• What you are asked to do: Copy each line of the following data that contains "demo".

• Data under study:
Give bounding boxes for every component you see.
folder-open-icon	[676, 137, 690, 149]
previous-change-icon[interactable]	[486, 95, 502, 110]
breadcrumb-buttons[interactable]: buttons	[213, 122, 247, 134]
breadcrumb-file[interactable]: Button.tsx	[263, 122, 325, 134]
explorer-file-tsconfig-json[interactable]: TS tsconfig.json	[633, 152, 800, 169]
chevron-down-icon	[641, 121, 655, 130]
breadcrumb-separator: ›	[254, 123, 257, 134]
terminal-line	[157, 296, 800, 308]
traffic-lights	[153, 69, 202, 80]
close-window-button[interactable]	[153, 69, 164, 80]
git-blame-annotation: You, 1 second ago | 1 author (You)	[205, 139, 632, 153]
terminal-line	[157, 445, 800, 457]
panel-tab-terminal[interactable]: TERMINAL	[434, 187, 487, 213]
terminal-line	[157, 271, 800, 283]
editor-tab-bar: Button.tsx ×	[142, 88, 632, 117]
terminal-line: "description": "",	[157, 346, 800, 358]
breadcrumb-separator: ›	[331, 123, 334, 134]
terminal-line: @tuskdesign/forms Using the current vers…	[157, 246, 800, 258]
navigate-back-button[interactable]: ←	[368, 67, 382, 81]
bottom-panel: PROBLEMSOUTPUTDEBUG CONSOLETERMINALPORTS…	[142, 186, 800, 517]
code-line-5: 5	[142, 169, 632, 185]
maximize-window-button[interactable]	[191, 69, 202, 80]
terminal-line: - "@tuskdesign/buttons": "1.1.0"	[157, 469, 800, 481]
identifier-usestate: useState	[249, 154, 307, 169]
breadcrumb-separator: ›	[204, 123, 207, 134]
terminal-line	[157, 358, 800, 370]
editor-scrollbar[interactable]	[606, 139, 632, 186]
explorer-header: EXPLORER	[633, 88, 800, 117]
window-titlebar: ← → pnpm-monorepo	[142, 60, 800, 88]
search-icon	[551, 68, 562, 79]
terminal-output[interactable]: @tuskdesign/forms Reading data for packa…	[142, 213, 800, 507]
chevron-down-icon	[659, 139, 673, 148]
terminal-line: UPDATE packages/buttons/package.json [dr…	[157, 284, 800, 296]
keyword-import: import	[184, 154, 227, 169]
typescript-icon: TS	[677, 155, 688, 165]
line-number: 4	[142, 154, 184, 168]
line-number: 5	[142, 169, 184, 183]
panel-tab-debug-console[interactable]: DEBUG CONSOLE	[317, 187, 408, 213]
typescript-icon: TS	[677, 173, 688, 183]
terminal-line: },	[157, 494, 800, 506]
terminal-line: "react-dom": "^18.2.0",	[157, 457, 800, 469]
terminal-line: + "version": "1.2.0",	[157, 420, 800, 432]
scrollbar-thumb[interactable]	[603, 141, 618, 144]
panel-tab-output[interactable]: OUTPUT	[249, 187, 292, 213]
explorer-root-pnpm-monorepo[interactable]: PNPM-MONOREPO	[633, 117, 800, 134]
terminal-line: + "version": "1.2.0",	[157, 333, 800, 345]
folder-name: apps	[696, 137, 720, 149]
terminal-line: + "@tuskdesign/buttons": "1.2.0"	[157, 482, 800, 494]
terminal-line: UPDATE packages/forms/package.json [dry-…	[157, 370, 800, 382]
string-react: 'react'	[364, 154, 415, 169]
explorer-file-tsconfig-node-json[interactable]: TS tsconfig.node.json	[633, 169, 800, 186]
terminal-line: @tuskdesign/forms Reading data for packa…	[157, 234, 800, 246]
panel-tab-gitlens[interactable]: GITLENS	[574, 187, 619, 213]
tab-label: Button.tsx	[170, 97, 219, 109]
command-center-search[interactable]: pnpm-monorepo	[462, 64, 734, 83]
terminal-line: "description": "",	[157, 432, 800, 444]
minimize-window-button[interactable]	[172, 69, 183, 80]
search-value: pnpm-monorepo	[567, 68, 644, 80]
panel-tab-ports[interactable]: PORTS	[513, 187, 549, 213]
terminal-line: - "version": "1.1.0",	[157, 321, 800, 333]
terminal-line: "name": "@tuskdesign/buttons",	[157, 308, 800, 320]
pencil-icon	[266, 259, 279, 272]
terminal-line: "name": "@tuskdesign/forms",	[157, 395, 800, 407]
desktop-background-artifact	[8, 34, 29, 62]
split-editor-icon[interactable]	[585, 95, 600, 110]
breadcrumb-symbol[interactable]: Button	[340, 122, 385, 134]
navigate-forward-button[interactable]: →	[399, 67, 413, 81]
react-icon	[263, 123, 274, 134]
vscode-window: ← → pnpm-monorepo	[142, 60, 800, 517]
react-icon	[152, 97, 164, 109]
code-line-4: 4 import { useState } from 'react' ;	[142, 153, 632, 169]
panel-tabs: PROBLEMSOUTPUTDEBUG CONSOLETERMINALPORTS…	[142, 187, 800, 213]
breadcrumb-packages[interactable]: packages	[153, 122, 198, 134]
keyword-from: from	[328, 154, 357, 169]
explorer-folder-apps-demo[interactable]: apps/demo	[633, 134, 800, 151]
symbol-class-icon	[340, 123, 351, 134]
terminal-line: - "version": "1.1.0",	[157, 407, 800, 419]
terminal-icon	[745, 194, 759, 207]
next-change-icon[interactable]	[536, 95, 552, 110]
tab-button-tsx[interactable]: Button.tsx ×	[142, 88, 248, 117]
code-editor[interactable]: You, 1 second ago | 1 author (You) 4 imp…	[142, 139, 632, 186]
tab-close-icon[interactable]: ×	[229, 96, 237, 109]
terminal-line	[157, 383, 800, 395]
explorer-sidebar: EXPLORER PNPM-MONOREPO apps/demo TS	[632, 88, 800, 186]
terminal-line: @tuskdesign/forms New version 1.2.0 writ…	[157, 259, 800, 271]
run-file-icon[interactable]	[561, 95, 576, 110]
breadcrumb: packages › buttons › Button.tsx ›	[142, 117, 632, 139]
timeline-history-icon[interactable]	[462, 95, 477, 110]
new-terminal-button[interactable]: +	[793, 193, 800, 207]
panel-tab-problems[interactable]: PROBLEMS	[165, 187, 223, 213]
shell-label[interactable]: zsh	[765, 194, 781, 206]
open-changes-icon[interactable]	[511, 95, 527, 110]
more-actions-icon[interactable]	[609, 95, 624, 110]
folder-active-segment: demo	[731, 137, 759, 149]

• Response below:
explorer-folder-apps-demo[interactable]: apps/demo	[633, 134, 800, 151]
explorer-sidebar: EXPLORER PNPM-MONOREPO apps/demo TS	[632, 88, 800, 186]
folder-active-segment: demo	[731, 137, 759, 149]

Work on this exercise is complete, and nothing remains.